A Meta anunciou uma mudança estratégica e decidiu manter, ao menos temporariamente, o funcionamento do Horizon Worlds VR em seus dispositivos Quest. A reviravolta ocorre pouco tempo após a empresa confirmar o encerramento da plataforma. Segundo informações transmitidas pela Band, a companhia havia estabelecido inicialmente, em 17 de março, que o acesso seria desativado em 15 de junho. Contudo, em menos de 24 horas, a liderança da empresa voltou atrás na decisão.
O diretor de tecnologia (CTO) da Meta, Andrew Bosworth, utilizou sua conta no Instagram para esclarecer que o serviço continuará operando em realidade virtual por tempo indeterminado. A motivação para o recuo teria sido a pressão direta de usuários e entusiastas, que expressaram preocupação com a perda de acesso a jogos e conteúdos já estabelecidos dentro do ambiente virtual.
Mudanças no desenvolvimento e suporte
Embora a plataforma permaneça ativa nos headsets Quest, a Meta implementará mudanças significativas em sua operação. Ficou determinado que não haverá a inclusão de novos títulos ou jogos inéditos na versão VR do Horizon Worlds. O foco principal da equipe de desenvolvimento foi oficialmente deslocado para o aplicativo móvel, lançado em 2023, e para o novo Horizon Engine.
Na prática, os jogos que já fazem parte do catálogo em VR continuarão acessíveis. O motor gráfico Horizon Unity será mantido exclusivamente para garantir o suporte atual em realidade virtual, enquanto os novos investimentos em criação e consumo serão concentrados na experiência mobile.

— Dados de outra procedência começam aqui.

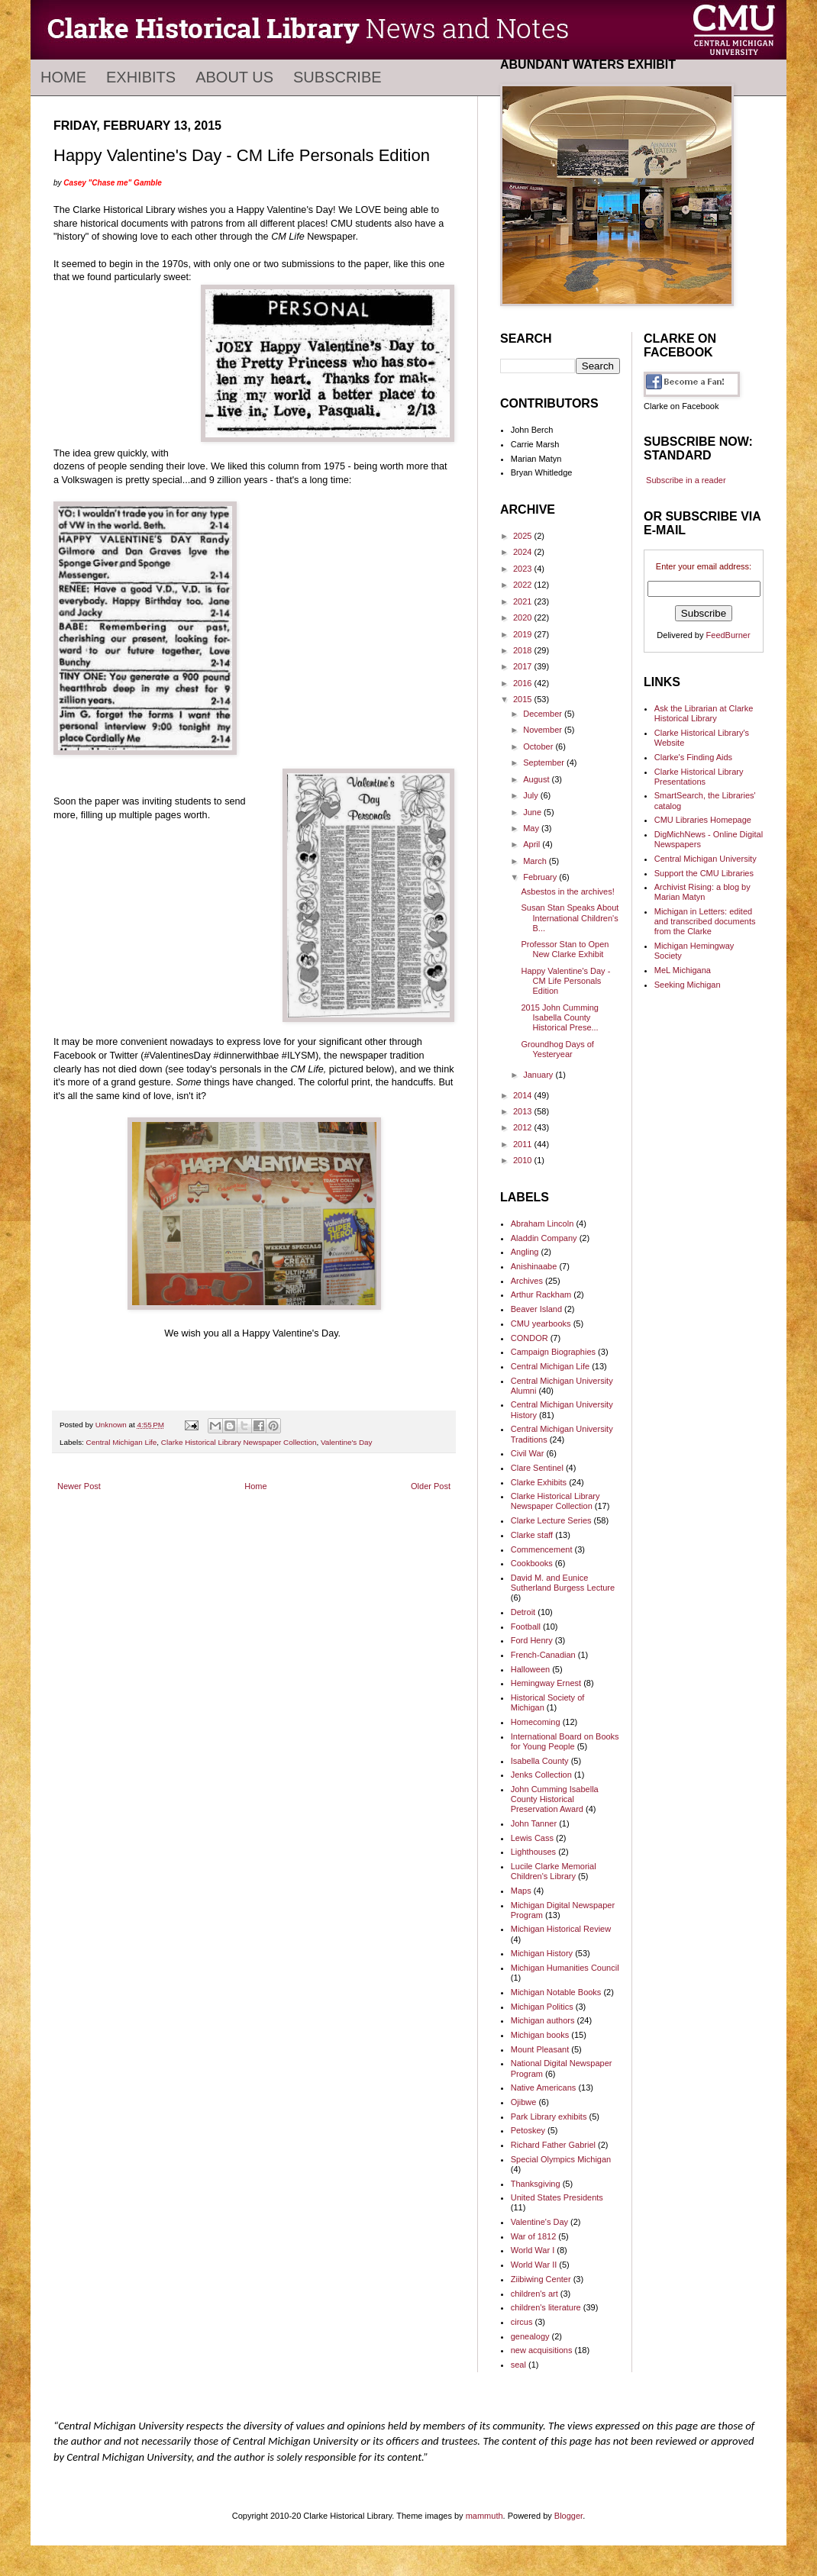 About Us (234, 77)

Posicionamento da diretoria
Andrew Bosworth rebateu críticas sobre o possível declínio do projeto, afirmando que houve interpretações equivocadas sobre os planos da gigante de tecnologia. O executivo declarou que o distanciamento gradual de certas funções em VR não significa o fim do Horizon. Ele reforçou que a Meta continua trabalhando no desenvolvimento das próximas duas gerações de hardware de realidade virtual.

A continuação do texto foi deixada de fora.